Fears forgotten


I gave a presentation at work today to a couple hundred people through the strange experience of live webcasting. There were maybe 80 people watching from the same room as me and everyone else was at one of our field locations, watching via video and sending in comments and questions through internet chat and telephone.

When I was selling myself toward this job before it quite properly existed about a year ago at this time, I remember surprising myself by volunteering that I don't mind public speaking, and then surprising myself again by realizing in my head that I wasn't embellishing. I really don't mind public speaking, and when did that happen?

(In my office we speak about Myers-Briggs personality type a lot, and I find the stuff fascinating. I'm an INFP. You?)

So I gave this presentation today. It was about 25 minutes and to our agency's managers and supervisors, all of whom surely have been members of that cohort longer than I. It went well and it was well received and I finished tired in the way I always feel after engaging with lots of people, but not depleted in the way I used to feel when such an action would have terrified me.

And this is so interesting to me, because I was the shyest kid you ever did meet and growing into adulthood I went to great lengths to avoid public moments.
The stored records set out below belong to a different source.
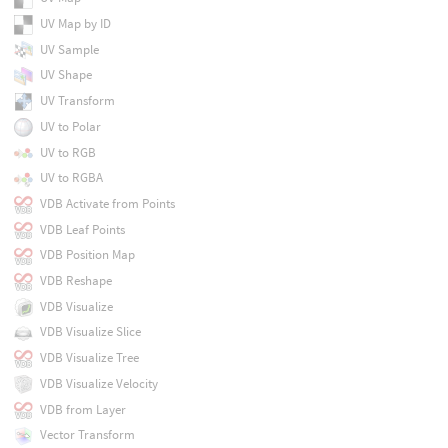
UV Map by ID
UV Sample
UV Shape
UV Transform
UV to Polar
UV to RGB
UV to RGBA
VDB Activate from Points
VDB Leaf Points
VDB Position Map
VDB Reshape
VDB Visualize
VDB Visualize Slice
VDB Visualize Tree
VDB Visualize Velocity
VDB from Layer
Vector Transform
And then somewhere in the time of the past decade where I had a quiet job that demanded very little visible attention, the thing that most terrified me ceased to terrify me when I wasn't paying it any mind.
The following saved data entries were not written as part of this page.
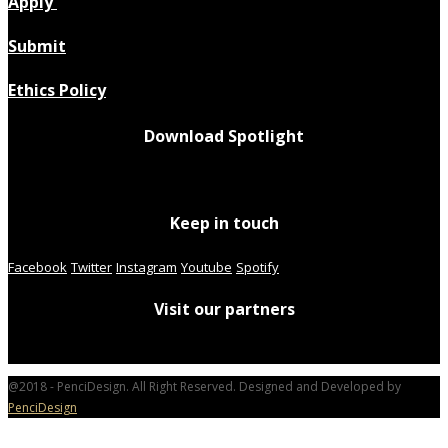
Apply
Submit
Ethics Policy
Download Spotlight
Keep in touch
Facebook
Twitter
Instagram
Youtube
Spotify
Visit our partners
@2018 - PenciDesign. All Right Reserved. Designed and Developed by
PenciDesign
I had to catalog other major changes, things I would have described as foundational to my personality, and I can only come up with two: I no longer completely loathe tomato sauce (although I'd still choose anything with a cream sauce or butter sauce or pesto or no sauce over something tomato-based). And I'm not as bothered by the color yellow as I used to be.

I still can't bite into a water chestnut, for what that's worth, and I'm trying to think of another thing that terrified me but nothing ever scared me as much as the spotlight. And I wonder if maybe for this disappearance of fear I have you to thank, letting me write to you here steadily for seven years, facelessly, just characters to a screen and that you find my words after the fact is confidence-boosting without confrontation or real-time assessment. You're a very reassuring group, you know. I never found any blog trolls, just love and support.

So I ask with a smile, what else can you fix for me?